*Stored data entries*
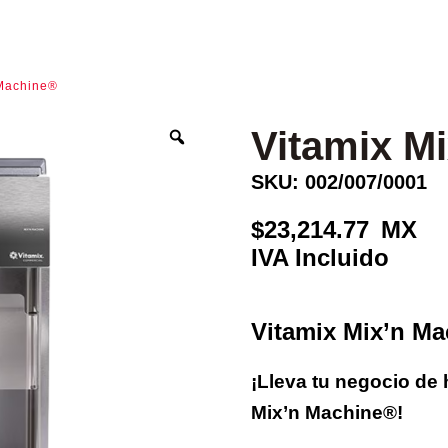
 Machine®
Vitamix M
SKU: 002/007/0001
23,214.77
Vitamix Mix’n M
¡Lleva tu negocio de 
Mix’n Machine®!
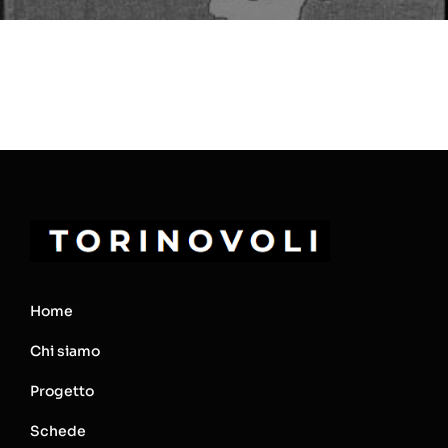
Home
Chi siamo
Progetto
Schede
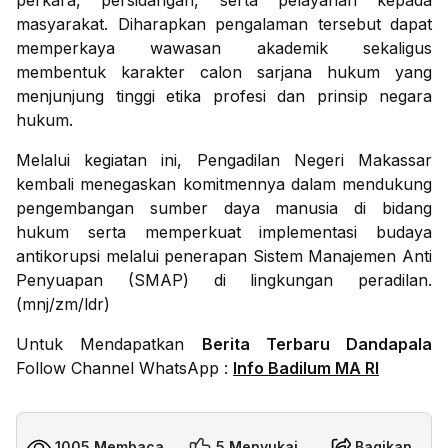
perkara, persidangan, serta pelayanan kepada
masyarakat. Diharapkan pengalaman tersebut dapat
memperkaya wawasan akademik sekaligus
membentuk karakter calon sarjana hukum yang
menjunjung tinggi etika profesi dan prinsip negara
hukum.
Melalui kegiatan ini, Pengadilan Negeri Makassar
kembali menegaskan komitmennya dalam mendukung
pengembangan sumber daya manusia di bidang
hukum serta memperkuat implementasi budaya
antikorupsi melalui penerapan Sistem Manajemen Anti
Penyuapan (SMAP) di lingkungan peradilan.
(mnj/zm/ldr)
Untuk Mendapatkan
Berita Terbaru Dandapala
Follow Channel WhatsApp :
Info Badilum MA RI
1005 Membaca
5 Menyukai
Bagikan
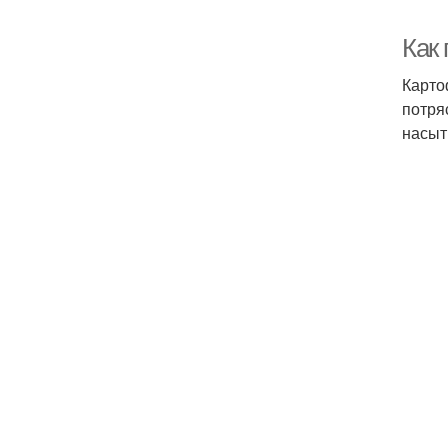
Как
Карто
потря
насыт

* * *

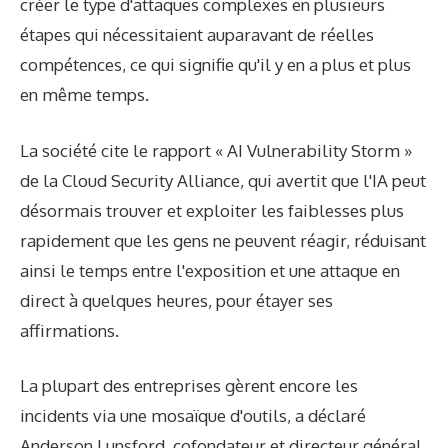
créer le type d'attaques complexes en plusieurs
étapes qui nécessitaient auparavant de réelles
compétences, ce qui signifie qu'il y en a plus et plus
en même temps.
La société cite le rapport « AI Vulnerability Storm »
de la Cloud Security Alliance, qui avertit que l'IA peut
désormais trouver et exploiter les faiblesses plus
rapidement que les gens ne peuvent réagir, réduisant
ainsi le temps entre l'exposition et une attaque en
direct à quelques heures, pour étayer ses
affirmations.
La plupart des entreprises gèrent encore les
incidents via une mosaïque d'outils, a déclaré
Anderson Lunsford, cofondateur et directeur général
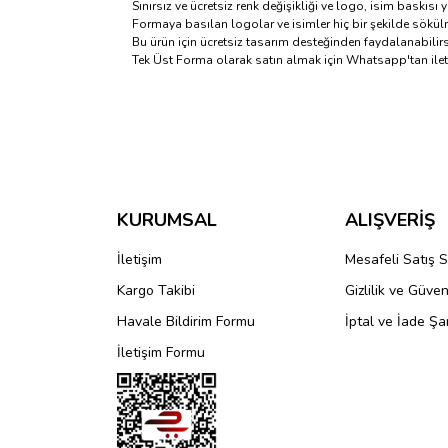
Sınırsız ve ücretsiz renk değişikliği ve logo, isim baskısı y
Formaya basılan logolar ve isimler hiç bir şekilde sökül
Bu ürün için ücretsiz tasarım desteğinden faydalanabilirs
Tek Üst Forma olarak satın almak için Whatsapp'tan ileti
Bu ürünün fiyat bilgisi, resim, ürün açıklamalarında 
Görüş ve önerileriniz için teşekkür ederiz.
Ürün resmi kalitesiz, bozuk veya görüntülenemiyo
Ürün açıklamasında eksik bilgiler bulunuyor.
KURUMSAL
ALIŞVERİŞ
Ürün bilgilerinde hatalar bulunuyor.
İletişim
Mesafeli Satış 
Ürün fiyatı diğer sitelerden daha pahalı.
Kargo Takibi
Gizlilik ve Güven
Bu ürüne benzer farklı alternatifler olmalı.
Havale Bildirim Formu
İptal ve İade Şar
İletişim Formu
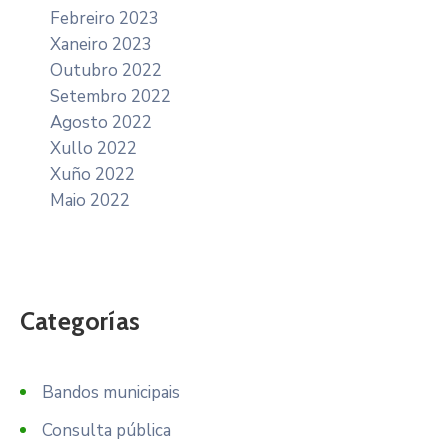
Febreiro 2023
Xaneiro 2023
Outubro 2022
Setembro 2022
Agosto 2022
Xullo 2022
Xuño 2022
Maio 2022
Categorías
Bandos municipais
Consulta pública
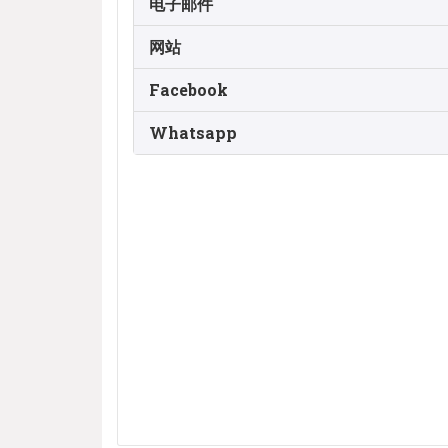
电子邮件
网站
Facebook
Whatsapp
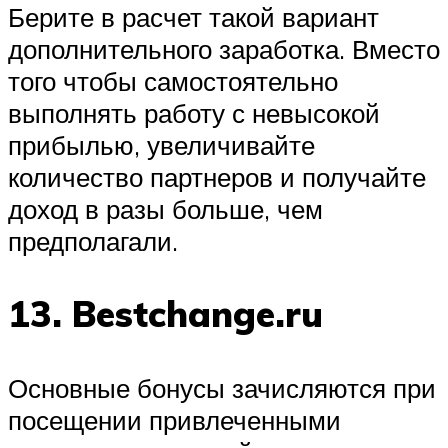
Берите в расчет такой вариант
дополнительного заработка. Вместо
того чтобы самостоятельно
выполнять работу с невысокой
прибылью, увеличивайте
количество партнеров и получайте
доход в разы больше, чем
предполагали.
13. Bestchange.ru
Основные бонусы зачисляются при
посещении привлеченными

---

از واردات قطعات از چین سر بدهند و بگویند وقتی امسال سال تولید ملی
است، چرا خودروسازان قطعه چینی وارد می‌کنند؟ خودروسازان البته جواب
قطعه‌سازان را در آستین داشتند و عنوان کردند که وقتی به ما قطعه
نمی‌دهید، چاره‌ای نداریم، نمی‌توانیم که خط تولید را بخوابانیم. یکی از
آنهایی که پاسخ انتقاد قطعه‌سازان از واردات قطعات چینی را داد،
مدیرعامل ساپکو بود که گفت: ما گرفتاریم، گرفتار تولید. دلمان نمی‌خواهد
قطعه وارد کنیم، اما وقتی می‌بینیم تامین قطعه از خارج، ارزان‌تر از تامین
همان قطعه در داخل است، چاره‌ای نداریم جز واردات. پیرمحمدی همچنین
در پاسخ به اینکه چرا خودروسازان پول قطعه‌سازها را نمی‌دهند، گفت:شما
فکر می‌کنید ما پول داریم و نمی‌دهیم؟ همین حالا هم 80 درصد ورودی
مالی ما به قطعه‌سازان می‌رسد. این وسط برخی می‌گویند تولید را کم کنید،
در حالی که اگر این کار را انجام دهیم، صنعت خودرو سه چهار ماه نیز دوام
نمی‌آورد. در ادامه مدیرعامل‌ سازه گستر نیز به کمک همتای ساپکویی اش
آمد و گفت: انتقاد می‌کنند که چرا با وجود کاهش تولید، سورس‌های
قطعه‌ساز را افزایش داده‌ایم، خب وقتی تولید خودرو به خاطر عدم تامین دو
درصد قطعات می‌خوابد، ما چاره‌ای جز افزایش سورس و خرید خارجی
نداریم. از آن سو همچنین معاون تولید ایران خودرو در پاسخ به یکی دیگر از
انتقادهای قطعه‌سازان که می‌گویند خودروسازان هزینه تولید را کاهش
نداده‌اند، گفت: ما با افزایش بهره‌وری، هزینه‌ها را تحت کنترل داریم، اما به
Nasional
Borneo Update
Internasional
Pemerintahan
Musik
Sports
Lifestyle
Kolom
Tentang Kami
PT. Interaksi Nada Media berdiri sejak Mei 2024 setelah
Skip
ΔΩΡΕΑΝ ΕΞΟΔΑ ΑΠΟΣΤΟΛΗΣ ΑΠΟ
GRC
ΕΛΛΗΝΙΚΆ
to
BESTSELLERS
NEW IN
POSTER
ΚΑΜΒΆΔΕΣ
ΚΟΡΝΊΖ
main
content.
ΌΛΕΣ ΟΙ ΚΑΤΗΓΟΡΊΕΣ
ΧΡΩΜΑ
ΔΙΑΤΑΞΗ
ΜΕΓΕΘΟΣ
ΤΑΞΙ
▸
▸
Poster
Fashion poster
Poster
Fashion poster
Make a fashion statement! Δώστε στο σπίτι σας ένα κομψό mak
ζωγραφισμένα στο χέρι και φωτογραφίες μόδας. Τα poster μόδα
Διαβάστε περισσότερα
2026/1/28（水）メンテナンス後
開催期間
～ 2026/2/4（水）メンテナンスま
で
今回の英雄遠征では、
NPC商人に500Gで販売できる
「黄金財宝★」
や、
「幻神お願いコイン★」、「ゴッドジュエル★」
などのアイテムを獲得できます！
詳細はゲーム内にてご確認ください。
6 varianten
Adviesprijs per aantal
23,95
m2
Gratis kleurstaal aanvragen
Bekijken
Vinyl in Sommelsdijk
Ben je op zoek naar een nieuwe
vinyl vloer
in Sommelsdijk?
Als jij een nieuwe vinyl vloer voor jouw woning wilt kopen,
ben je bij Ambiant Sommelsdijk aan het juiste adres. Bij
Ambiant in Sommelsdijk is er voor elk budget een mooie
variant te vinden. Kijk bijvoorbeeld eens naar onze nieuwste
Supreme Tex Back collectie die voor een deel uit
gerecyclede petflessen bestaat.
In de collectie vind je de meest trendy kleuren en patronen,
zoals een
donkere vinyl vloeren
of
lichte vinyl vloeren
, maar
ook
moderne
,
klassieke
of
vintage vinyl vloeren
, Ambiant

*Problem*
Lines holding the string "درصد" in the records: how many are there? Give only the number.

*Written response*
2